In the AQA Design and Technology book, there are two mechanical properties, which sound very similar to me (English is my second language) and I don't know how to differentiate these two, could somebody explain to me what the difference is between these?:

Compressive Strength: Ability to withstand being crushed or shortened by pushing forces (COMPRESSION).

Malleability: Ability to withstand deformation by COMPRESSION without cracking.

Also, I have been given a revision booklet from school and in there the definition for Malleability kind of contradicts the definition from the AQA book: "Ability to BE DEFORMED in all dimensions without failing", where are in AQA book it said that it WITHSTANDS DEFORMATION, so I am thinking it doesn't deform then.
Original post by PonuryWilk
In the AQA Design and Technology book, there are two mechanical properties, which sound very similar to me (English is my second language) and I don't know how to differentiate these two, could somebody explain to me what the difference is between these?:

Compressive Strength: Ability to withstand being crushed or shortened by pushing forces (COMPRESSION).

Malleability: Ability to withstand deformation by COMPRESSION without cracking.

Also, I have been given a revision booklet from school and in there the definition for Malleability kind of contradicts the definition from the AQA book: "Ability to BE DEFORMED in all dimensions without failing", where are in AQA book it said that it WITHSTANDS DEFORMATION, so I am thinking it doesn't deform then.


I can definitely see why this is confusing. Have you covered tensile testing? Compressive strength would typically be the opposite of this, compressing the specimen to see the amount of compressive force it fails at.

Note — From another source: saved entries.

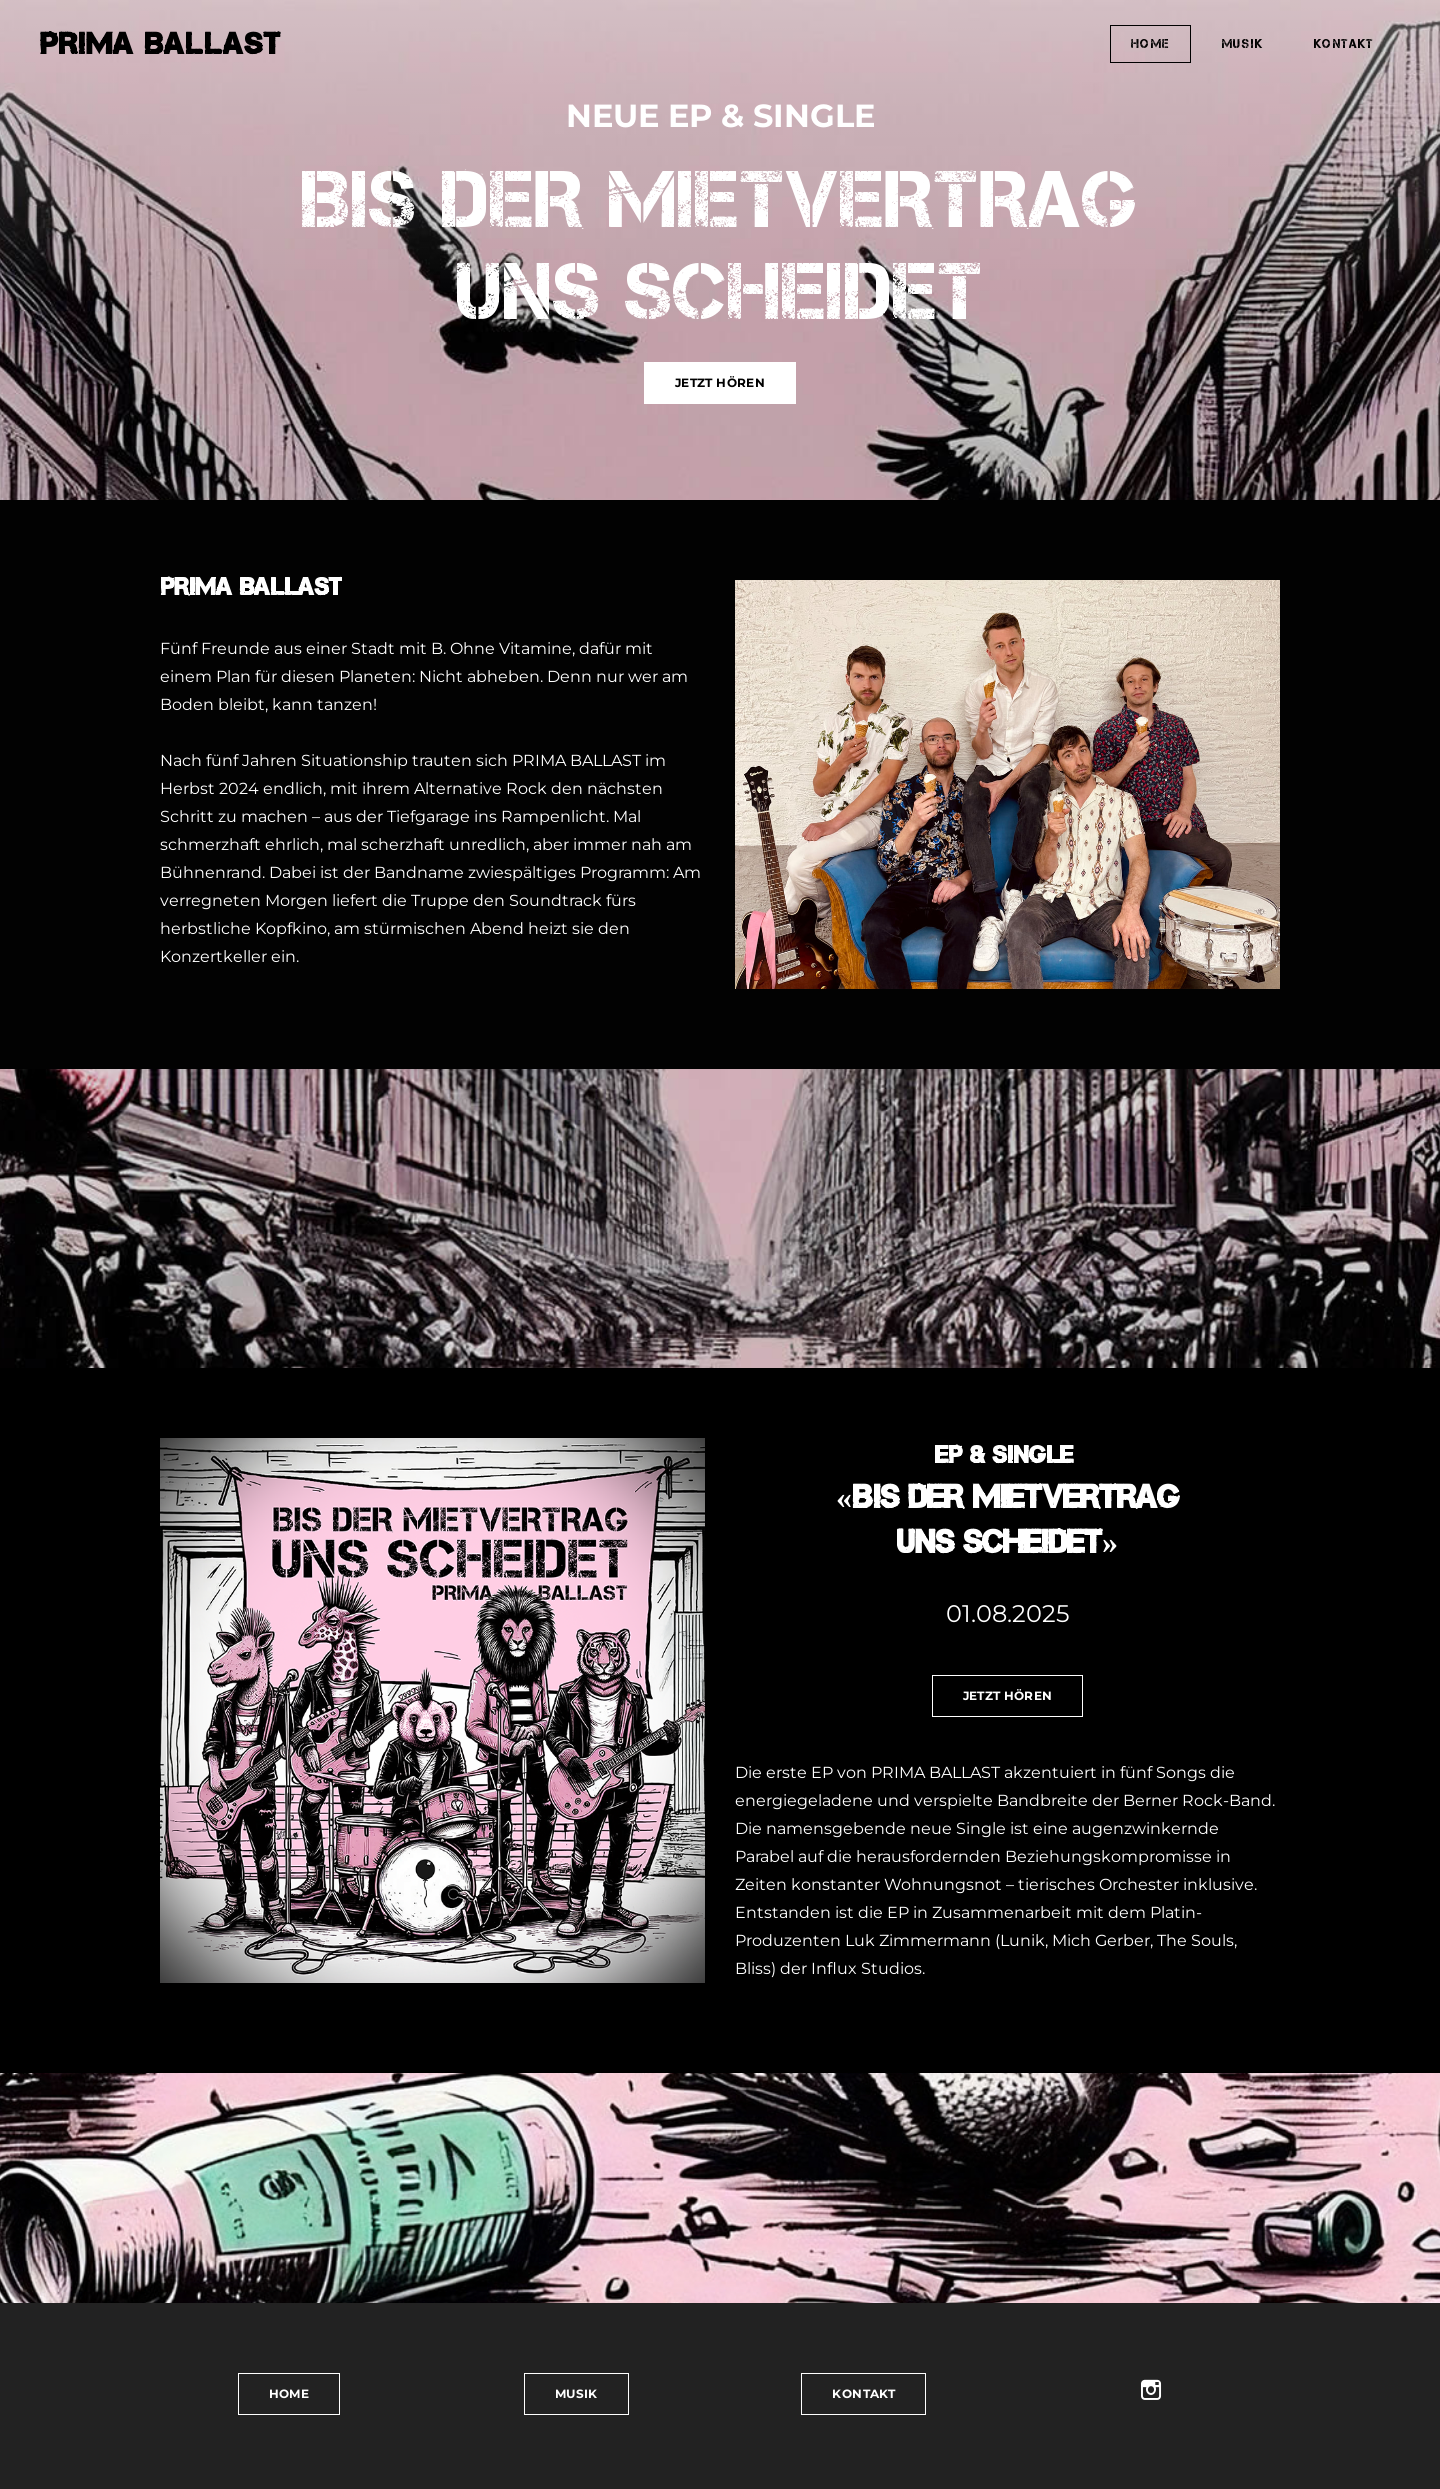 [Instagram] (1151, 2390)
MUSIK (1242, 43)
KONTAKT (1344, 43)
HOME (1150, 43)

Malleability is more usefully, in my opinion, described as a material's ability to be worked, e.g. hammered, pressed, rolled, etc. without breaking. For example, putty is considered to be very malleable, but would have very little compressive strength.
Original post by PonuryWilk
In the AQA Design and Technology book, there are two mechanical properties, which sound very similar to me (English is my second language) and I don't know how to differentiate these two, could somebody explain to me what the difference is between these?:

Compressive Strength: Ability to withstand being crushed or shortened by pushing forces (COMPRESSION).

Malleability: Ability to withstand deformation by COMPRESSION without cracking.

Also, I have been given a revision booklet from school and in there the definition for Malleability kind of contradicts the definition from the AQA book: "Ability to BE DEFORMED in all dimensions without failing", where are in AQA book it said that it WITHSTANDS DEFORMATION, so I am thinking it doesn't deform then.

Compressive strength is the maximum compressive stress that a material can go under before failing, if a material exceeds this value then it will fail and break and cannot take the load anymore.

Malleability is how easily it can deform in a compressive scenario without failing. A greater malleability means that it can be more easily deformed before failure, an example material of high malleability is gold which is easily rolled into nuggets but isn't actually failing. An example low malleability material would be rocks like granite where it would potentially not deform much until it has fractured and failed.

Malleability is similar to ductility but under compressive forces rather than tensile where it is being stretched though some materials won't always be high or low in both characteristics.
Reply 3
Thanks guys!
compression is the ability to WITHSTAND (like stopping it from shortening) whereas malleability is the ability to allow the compression but making sure it doesnt crack but compression is the force that is applied. like playdo it doesnt crack after squished.